# 3D Printing > 3D Printer Parts, Filament & Materials >  Build Your Own Plastic Shredder For Making Extruder Feedstock

## Brian_Krassenstein

David Watkins says that once he purchased his 3D printer, the ongoing cost of materials made him want to come up with a way to decrease that cost. After studying the efforts in the 3D printing community to produce filament, he was struck by the number of companies and individuals who have designed filament extruders. So Watkins set out to design a cheap and effective way to shred waste plastic or failed prints to feed into an extruder. You can read the whole story here: http://3dprint.com/71770/waste-plastic-shredder/


 	 	Below is a look at the plastic shredder:

----------


## curious aardvark

the extruders I've seen have built in shredders.

----------


## Phonontronics

> David Watkins says that once he purchased his 3D printer, the ongoing cost of materials made him want to come up with a way to decrease that cost. After studying the efforts in the 3D printing community to produce filament, he was struck by the number of companies and individuals who have designed filament extruders. So Watkins set out to design a cheap and effective way to shred waste plastic or failed prints to feed into an extruder.
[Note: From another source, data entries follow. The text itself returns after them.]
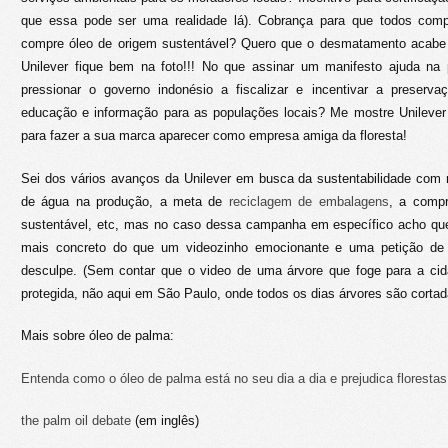
que essa pode ser uma realidade lá). Cobrança para que todos com
compre óleo de origem sustentável? Quero que o desmatamento acabe
Unilever fique bem na foto!!! No que assinar um manifesto ajuda na 
pressionar o governo indonésio a fiscalizar e incentivar a preserv
educação e informação para as populações locais? Me mostre Unileve
para fazer a sua marca aparecer como empresa amiga da floresta!
Sei dos vários avanços da Unilever em busca da sustentabilidade com
de água na produção, a meta de
reciclagem de embalagens
, a comp
sustentável, etc, mas no caso dessa campanha em específico acho qu
mais concreto do que um videozinho emocionante e uma petição de
desculpe. (Sem contar que o video de uma árvore que foge para a cida
protegida, não aqui em São Paulo, onde todos os dias árvores são corta
Mais sobre óleo de palma:
Entenda como o óleo de palma está no seu dia a dia e prejudica floresta
the palm oil debate
(em inglês)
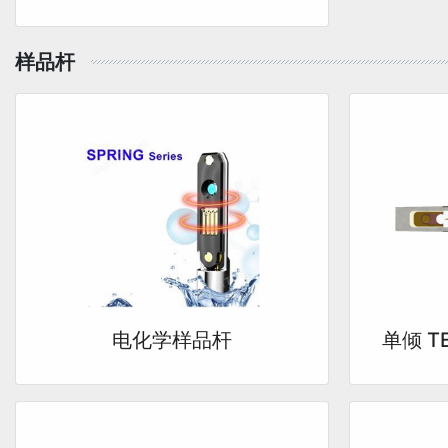
样品杆
电化学样品杆
单倾 T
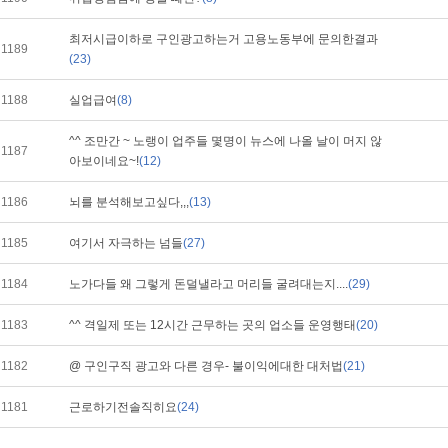
최저시급이하로 구인광고하는거 고용노동부에 문의한결과
1189
(23)
1188
실업급여
(8)
^^ 조만간 ~ 노랭이 업주들 몇명이 뉴스에 나올 날이 머지 않
1187
아보이네요~!
(12)
1186
뇌를 분석해보고싶다,,,
(13)
1185
여기서 자극하는 넘들
(27)
1184
노가다들 왜 그렇게 돈덜낼라고 머리들 굴려대는지....
(29)
1183
^^ 격일제 또는 12시간 근무하는 곳의 업소들 운영행태
(20)
1182
@ 구인구직 광고와 다른 경우- 불이익에대한 대처법
(21)
1181
근로하기전솔직히요
(24)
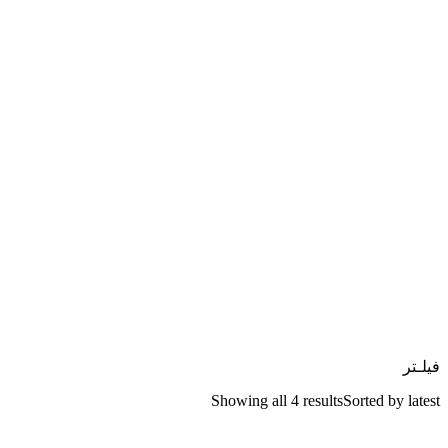
فیلـتر
Showing all 4 results
Sorted by latest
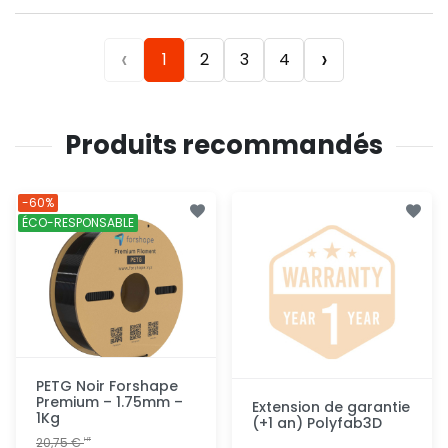
‹
›
1
2
3
4
Produits recommandés
-60%
ÉCO-RESPONSABLE
PETG Noir Forshape
Premium – 1.75mm –
Extension de garantie
1Kg
(+1 an) Polyfab3D
20,75 €
HT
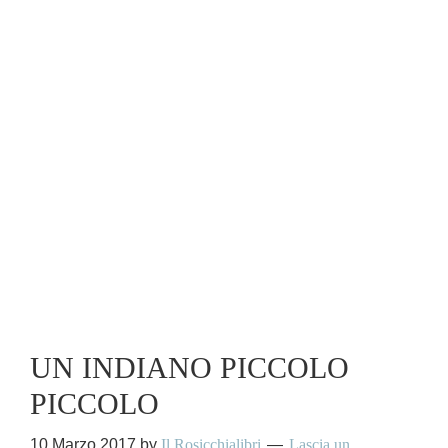
UN INDIANO PICCOLO
PICCOLO
10 Marzo 2017
by
Il Rosicchialibri
Lascia un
You can read the whole story here: http://3dprint.com/71770/waste-plastic-shredder/
> 
> 
>           Below is a look at the plastic shredder:


Here's one that is far cheaper to make yourself:
https://www.youtube.com/watch?v=Kv72UHO-0c8

----------


## leonardo.amg3d

Has anyone tried extruding BASF Ultrafuse metal pellets?
I mean the 316L and 17-4 MIM pellets?
Thanks.

----------